Aqui os conhecimentos de química e bioquímica, engenharia e física podem ser muito úteis. Qual é a afinidade desta molécula por esta ou aquela resina? Qual é sua densidade, ou solubilidade em determinado solvente? As chamadas operações unitárias, jargão para cada uma das etapas individuais do processo, podem se avolumar em quantidade e diversidade, e englobam centrifugação, filtração, evaporação, cristalização, cromatografia, entre outras.

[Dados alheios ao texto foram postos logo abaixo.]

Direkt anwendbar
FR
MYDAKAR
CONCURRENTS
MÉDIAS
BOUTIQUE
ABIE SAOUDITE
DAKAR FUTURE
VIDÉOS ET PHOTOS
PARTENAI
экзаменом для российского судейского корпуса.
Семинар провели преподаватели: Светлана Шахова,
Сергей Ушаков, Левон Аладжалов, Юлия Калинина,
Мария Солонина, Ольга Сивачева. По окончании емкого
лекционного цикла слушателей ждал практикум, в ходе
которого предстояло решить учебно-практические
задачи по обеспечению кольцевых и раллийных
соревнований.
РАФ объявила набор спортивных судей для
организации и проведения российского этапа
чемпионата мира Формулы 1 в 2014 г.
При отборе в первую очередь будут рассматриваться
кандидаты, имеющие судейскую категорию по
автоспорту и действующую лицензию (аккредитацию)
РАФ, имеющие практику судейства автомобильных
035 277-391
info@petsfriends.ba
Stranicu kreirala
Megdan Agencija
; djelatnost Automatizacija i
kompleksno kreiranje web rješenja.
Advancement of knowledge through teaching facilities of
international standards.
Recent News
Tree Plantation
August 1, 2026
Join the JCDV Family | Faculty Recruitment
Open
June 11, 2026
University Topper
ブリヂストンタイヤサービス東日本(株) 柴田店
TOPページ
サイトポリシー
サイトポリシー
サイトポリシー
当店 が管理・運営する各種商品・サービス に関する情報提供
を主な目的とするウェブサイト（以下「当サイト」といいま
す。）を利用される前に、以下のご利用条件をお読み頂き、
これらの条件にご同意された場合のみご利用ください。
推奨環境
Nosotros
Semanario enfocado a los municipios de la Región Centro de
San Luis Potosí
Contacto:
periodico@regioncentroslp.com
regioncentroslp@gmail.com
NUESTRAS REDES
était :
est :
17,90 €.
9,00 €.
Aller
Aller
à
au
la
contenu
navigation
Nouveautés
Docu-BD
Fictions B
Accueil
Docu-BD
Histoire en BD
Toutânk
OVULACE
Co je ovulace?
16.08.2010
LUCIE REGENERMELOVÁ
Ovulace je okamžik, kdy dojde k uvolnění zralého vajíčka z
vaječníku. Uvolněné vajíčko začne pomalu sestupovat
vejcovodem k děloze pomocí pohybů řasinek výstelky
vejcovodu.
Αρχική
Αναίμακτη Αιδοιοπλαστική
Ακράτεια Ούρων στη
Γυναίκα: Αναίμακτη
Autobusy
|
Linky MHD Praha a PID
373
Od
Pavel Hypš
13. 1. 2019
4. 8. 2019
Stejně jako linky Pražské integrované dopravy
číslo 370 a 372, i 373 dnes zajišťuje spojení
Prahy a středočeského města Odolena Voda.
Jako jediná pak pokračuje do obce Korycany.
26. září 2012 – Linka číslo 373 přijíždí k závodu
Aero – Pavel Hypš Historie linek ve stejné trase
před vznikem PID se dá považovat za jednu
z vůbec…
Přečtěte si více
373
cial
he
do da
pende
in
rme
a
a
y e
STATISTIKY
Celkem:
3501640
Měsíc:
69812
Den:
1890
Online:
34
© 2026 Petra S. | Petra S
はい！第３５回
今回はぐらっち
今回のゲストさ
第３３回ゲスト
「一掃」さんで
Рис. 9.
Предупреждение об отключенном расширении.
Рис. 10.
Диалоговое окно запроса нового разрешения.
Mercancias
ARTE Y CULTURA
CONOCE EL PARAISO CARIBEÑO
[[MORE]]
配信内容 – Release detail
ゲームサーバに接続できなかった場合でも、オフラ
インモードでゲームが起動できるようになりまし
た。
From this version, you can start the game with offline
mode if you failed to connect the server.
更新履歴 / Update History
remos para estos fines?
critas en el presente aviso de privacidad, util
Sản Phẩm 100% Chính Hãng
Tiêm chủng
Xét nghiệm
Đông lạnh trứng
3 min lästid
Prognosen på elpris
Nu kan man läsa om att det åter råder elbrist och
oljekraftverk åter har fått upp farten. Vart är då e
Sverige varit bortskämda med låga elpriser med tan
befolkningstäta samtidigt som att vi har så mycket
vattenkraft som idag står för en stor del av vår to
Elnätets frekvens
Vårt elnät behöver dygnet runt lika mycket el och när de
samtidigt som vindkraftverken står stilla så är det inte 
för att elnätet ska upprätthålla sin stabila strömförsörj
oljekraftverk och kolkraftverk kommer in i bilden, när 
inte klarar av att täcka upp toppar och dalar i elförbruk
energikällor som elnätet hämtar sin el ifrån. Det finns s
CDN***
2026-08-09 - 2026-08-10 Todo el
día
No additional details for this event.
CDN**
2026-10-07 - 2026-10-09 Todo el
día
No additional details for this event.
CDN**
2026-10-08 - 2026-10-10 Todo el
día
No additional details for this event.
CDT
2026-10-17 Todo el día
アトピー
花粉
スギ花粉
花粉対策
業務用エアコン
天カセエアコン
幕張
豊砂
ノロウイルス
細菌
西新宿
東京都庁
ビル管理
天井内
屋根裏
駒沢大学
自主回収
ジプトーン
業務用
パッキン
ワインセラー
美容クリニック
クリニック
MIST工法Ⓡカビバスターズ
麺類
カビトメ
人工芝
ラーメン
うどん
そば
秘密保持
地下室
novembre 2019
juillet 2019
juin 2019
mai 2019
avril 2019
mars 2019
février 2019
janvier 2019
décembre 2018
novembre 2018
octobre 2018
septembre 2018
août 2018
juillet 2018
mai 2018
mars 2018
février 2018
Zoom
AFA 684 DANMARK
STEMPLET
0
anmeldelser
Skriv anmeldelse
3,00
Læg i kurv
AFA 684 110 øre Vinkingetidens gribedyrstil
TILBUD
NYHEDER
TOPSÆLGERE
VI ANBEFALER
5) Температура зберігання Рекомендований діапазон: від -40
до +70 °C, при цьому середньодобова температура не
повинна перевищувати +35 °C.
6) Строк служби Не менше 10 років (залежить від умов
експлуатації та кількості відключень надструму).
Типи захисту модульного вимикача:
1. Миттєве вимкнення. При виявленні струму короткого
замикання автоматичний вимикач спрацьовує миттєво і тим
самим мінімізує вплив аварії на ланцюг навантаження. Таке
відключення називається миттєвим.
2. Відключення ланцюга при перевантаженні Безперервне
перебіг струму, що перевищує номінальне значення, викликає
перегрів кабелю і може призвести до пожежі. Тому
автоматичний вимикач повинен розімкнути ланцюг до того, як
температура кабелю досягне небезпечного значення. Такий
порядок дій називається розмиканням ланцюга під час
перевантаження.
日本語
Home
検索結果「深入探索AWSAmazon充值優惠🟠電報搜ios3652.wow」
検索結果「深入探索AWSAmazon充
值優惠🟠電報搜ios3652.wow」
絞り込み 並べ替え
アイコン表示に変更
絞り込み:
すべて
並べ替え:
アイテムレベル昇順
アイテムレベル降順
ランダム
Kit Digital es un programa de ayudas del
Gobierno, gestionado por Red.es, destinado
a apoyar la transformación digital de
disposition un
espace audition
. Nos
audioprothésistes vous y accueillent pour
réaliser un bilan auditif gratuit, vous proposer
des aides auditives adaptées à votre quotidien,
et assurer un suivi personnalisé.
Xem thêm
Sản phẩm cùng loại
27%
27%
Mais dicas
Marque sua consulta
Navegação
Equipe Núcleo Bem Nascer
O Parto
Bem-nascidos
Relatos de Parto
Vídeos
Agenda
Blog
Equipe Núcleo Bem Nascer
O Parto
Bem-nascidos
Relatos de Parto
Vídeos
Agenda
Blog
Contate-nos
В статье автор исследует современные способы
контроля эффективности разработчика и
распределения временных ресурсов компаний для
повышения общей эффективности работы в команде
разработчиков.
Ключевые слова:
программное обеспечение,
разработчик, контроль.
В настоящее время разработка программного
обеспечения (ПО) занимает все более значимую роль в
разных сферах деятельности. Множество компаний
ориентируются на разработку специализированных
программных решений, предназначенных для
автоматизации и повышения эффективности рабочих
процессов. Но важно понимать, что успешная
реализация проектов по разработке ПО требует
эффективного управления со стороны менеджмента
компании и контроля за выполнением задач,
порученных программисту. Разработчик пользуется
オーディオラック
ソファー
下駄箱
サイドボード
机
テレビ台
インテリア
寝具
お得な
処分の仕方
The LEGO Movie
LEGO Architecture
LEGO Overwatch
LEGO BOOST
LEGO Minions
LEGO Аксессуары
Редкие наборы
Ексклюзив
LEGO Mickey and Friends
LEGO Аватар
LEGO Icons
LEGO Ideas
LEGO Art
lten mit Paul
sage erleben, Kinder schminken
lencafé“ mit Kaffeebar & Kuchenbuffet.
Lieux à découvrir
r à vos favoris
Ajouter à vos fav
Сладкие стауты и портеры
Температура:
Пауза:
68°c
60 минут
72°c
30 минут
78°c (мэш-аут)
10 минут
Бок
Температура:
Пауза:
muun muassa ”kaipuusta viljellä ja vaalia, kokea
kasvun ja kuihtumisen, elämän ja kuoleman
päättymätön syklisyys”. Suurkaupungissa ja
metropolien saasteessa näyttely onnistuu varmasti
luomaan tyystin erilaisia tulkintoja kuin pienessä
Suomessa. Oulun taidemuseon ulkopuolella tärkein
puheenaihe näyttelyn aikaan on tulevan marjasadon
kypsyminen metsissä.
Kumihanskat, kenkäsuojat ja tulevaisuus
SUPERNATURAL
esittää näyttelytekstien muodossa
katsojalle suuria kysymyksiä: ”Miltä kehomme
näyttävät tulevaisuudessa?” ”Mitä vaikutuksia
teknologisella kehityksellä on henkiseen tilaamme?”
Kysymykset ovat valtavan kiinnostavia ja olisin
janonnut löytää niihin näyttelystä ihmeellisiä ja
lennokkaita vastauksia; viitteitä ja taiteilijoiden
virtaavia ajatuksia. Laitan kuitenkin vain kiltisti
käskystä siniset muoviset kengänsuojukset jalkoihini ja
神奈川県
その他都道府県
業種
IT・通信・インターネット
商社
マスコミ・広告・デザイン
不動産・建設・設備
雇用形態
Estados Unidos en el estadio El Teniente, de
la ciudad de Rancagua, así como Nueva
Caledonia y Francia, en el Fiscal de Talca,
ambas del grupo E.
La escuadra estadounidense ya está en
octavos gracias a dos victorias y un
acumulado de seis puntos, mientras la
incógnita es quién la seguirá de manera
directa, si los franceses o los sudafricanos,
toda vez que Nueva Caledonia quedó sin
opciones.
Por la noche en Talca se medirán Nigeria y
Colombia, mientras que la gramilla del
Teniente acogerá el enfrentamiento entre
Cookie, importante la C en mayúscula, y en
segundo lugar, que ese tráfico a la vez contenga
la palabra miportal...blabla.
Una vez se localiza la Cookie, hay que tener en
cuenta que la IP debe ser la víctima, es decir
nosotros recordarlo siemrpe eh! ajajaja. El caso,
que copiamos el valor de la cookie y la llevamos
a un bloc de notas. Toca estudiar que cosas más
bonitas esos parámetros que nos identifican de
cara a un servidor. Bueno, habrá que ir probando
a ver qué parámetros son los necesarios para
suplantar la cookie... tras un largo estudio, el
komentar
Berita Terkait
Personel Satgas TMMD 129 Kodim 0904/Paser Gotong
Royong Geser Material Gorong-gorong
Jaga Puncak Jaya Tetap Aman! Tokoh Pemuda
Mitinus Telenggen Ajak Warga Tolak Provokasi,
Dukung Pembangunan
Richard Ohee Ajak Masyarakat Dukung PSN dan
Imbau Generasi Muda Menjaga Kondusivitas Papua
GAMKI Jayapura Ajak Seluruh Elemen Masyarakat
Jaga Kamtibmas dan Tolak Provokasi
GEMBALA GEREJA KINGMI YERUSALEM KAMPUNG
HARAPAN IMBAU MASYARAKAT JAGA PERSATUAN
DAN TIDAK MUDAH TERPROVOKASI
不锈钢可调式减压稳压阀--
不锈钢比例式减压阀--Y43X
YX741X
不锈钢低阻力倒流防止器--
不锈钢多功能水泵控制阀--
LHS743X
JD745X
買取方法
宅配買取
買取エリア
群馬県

Os produtos de bioprocessos estão sempre em meio de cultivo complexo, misturados com proteínas, açúcares, ácidos, entre outras substâncias presentes em uma fase líquida. Caso seu produto seja um óleo, talvez a separação seja fácil: Aproveita-se a diferença de densidade e polaridade entre ele e a água, passa-se por uma centrífuga e provavelmente ele estará quase puro. Caso seja uma proteína, provavelmente será mais difícil. Milhares de tipos de proteínas diferentes estão misturadas, portanto etapas sucessivas podem ser necessárias para purificá-la, e talvez no final a maior parte seja perdida.
Uma boa e engenhosa etapa de separação pode ser a diferença entre seu produto custar dez dólares/kg ou mil – quanto mais puro estiver, poderá ser usado em aplicações mais nobres (como ativos farmacêuticos, por exemplo).
E assim chegamos na última etapa, a qual ocupa essa posição final no artigo por conveniência, pois na verdade ela se entremeia por todas as etapas, do início ao fim.
“Nunca gaste seu dinheiro antes de recebê-lo”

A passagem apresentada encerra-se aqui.